Çocuklarımızın varolan potansiyellerini desteklemek için işe ilkin onları tanıyarak başlayabiliriz. Her yaş düzeyini karakterize eden belirli gelişimsel görev ve beceriler vardır. Her çocuğun 3 yaşındayken ya da 10 yaşına geldiğinde yapabildiği genel beceriler gibi. (Tek ayak üzerinde zıplaması, ayakkabı bağcığını bağlayabilmesi vs.) Çocuğumuzun yaş gelişim özelliklerini bildiğimizde normal ve anormal olanı da bilmiş olacağız. Şâyet becerisi gelişim döneminin üzerinde veya altında ise hemen dikkatimizi çekecektir. Böylelikle çocuğumuzun hangi alanda farklı olduğunu gözlemleyebiliriz. Gözlem yaparken dikkat etmemiz gereken noktalar ise: Acaba çocuğumuz hangi alanda yaratıcılığını kullanıyor? Hangi işle meşgûlken gözleri parlıyor ve keyif alıyor? Mutlu oldukları anları görmek ve gözlemlemek içinse, farklı ortamlar hazırlamamız işimizi kolaylaştıracaktır. Günümüzde çocukların yeteneklerini keşfedecekleri imkânlar fazlasıyla arttı. Özellikle son yıllarda okullarda kurulan beceri atölyeleri bu konuda hayâtî öneme sâhip. Sâdece müzik, spor değil; robotik kodlamadan mutfakta yemek hazırlamaya kadar geniş bir yelpâzede açılan bu beceri atölyelerinde çocuklar kendi yeteneklerini fark etme ve geliştirme imkânına sâhipler. Çocuklar farklı atölye ve kurslarla bilgi ve becerilerini deneyimleme fırsatı buluyorlar. Böylelikle yüzeysel ilgilerden ziyâde, ileride derinleşebilecekleri alanlar hakkında bilgi sâhibi oluyorlar. Yine bu konuda objektif bir gözle çocuğumuzu gözlemleyen öğretmeninden de fikir alabiliriz. Çocuğumuzun yeteneğini keşfedelim derken; kurslardan kurslara koşuşturan çocukları da kasdetmiyoruz. Çocuğun içsel olarak mutlu olacağı sâdece bir faaliyetin içinde olması, bütün enerjisini o alana yönlendirmesi adına daha değerlidir. Eşgüdümlü birçok kursa yönlendirilen çocuklar, yorgun ve dağınık olabiliyorlar. Bir şey netîcelendikten sonra başka bir kursa veya atölyeye yönlendirilebilirler. Bir işte sebat göstermek, başarı ve becerinin ortaya çıkmasında önemli bir faktördür. Çocuğun sebât etmesi için motivasyon, hedef ve iç disiplin kavramları üzerinde durulması gerekiyor. Küçük küçük yapılan kazı çalışmalarında ancak çukur açılabilir. Bir yerde kuyu açılmasını ve suya ulaşılmasını istiyorsak derinleşilmesi gerekir. Amaç, her alanda yetenekli çocuk yetiştirmek değil, çocuğun kābiliyeti yönünde yeteneğinin geliştirilmesi olmalı.

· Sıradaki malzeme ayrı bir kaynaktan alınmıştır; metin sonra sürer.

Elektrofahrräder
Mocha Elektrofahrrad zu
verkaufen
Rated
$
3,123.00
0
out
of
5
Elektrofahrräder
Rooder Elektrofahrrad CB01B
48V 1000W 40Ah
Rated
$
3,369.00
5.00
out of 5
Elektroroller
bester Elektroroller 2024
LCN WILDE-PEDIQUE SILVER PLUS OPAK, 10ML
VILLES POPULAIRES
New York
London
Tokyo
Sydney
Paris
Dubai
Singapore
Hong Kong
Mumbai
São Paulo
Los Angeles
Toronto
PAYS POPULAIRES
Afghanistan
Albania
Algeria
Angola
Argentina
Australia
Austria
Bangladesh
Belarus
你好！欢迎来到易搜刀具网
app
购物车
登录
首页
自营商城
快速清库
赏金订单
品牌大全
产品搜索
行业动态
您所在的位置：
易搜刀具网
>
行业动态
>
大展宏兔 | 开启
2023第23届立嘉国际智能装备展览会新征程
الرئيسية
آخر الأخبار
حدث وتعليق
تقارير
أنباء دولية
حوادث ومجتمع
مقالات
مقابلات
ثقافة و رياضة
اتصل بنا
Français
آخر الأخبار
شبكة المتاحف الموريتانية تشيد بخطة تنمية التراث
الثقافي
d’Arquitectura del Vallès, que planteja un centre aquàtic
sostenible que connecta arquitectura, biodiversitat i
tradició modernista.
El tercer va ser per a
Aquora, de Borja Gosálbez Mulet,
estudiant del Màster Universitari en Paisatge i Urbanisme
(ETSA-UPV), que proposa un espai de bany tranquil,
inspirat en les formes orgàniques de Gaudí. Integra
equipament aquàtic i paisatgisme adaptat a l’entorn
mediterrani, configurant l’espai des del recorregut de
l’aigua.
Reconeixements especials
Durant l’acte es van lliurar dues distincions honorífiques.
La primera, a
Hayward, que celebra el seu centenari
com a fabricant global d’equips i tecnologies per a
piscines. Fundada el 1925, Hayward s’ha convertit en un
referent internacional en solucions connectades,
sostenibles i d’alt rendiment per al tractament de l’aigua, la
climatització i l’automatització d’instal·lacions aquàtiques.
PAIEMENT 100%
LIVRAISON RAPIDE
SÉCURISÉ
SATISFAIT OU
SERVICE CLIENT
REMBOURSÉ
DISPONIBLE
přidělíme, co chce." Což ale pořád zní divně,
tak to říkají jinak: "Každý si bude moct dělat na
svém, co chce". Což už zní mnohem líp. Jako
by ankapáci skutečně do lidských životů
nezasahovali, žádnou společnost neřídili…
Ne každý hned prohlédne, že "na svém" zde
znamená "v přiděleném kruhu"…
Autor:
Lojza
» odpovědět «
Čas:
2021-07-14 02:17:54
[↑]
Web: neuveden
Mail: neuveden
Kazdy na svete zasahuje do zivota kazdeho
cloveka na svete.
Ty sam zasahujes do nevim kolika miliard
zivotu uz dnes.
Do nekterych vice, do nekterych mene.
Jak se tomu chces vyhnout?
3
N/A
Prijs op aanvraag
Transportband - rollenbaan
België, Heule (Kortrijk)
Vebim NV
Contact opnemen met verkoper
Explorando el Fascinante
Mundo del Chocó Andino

Küçük yaştaki her çocuk, sınırsız bir merak duygusuyla dünyâyı keşfetmeye çalışan bir kâşiftir. Çocukları merak duyduğu konularda desteklemek onların girişimcilik yönlerini besleyecektir. Yine merakla sordukları soruları, geçiştirmeden cevaplamalıyız. Velev ki sordukları sorunun cevâbını bilmiyoruz, o zaman 'Birlikte araştıralım' diyerek hem onu araştırmaya yönlendirmiş hem de sonrasında konuşabileceğimiz bir konu belirlemiş oluruz. Yine çocukların bu merak duygularının körelmemesi adına, evde kullanılmayan bâzı âletleri ve eşyâları karıştırıp incelenmelerine izin vermeliyiz. Bu karıştırmalar çocukların yeni hobiler edinmelerine kapı aralar. Yeteneklerin keşfinde hobilerin çok büyük önem taşıdığını düşünüyorum. Yine bu âtıl eşyâlarla yeni oyuncaklar oluşturup, yeni oyunlar kurabilirler. Bu durum, onların gizli kalan yönleri hakkında bize ipucu verir. Deneyim fırsatları; yetenek ve zekânın şekillenmesinde önemli bir etkendir.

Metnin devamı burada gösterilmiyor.